There was a predominance of male patients in all groups but in particular in the age-group from 13 to 18 years. From the perspective of the clinical presentation, there was no difference between the groups regarding the number of lesions. The duration of the disease was shorter in children and teenagers than in adults, and the presence of lesions on the face or head was around four times higher in children than in adults. The size of the lesion in the children was smaller than in the other two groups (P = 0.002). There was no statistically significant difference in regard to response to treatment at day 60 or 90 after initiation of treatment.
The adherence to treatment (data not shown), age, duration of the disease, multiple lesions, and size of the lesion have been identified as factors associated with failure to therapy.25–27 To identify predictors of therapeutic failure in our study, we compared several demographical and clinical variables between two groups: those cured at day 90 and those who failed therapy (Table 2).
Predictors of treatment failure in cutaneous leishmaniasis patients on day 90
Variables | Cure (n = 261) | Failure (n = 310) | P-value |
---|---|---|---|
Age (years), mean ± SD | 31.5 ± 20.6 | 26.0 ± 17.4 | 0.001 |
Males | 144/261 (55%) | 185/310 (60%) | 0.317 |
Weight (kg), mean ± SD | 53.7 ± 20.1 | 55.6 ± 22.5 | 0.311 |
Duration of the disease (days), mean ± SD | 39.3 ± 33.0 | 32.0 ± 22.4 | 0.002 |
Within 30 days | 117/261 (68%) | 232/310 (75%) | 0.078 |
More than 30 days | 84/261 (32%) | 78/310 (25%) | |
Location of the biggest lesion | |||
Cephalic segment | 18/261 (7%) | 20/310 (7%) | 0.246 |
Body | 30/261 (12%) | 25/310 (8%) | |
Upper extremities | 26/261 (10%) | 45/310 (15%) | |
Lower extremities | 187/261 (72%) | 220/310 (71%) | |
Number of lesions, mean ± SD | 1.45 ± 1.09 | 1.65 ± 1.21 | 0.032 |
Number of lesions | |||
Single lesion | 198/261 (76%) | 203/310 (66%) | 0.009 |
More than one lesion | 63/261 (24%) | 107/310 (35%) | |
Diameter of the biggest lesion (mm), mean ± SD | 13.4 ± 8.8 | 16.4 ± 13.1 | 0.001 |
The percentages may not add up to 100% because of rounding. The categorical variables were compared by the χ2 test (with continuity correction for 2 × 2 tables), and the continuous variables by the Student’s t-test.
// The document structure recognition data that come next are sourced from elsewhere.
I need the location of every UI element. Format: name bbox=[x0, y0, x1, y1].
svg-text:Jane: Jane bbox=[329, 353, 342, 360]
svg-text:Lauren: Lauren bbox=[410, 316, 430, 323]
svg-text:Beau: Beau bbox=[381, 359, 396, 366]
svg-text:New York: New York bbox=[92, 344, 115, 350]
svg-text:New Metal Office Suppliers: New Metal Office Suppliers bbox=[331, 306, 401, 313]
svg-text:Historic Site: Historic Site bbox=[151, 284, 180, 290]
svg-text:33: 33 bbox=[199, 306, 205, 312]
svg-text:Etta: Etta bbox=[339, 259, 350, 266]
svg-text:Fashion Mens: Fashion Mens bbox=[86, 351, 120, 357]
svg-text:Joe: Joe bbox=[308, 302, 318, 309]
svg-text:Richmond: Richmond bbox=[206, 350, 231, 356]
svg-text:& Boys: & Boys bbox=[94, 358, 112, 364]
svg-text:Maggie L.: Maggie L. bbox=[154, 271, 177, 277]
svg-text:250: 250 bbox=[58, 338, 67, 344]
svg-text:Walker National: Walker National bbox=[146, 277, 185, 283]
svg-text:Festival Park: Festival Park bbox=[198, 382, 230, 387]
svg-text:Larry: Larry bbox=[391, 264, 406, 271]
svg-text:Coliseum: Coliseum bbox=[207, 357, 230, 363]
We did not detect an association between therapeutic failure and gender, weight, and location of the lesion. There was an association between therapeutic failure with younger patients, shorter duration of lesion, and occurrence of multiple lesions.
To further explore the association between age and therapeutic failure, we conducted multivariate logistic regression analyses. Given their association with therapeutic failure in univariate analysis, the variables age, duration of the disease, number of lesions, and diameter of the biggest lesion were included in the multivariate models. Age was used as a continuous variable, and we found a statistically significant inverse association between younger age and therapeutic failure at 60 and 90 days (Table 3).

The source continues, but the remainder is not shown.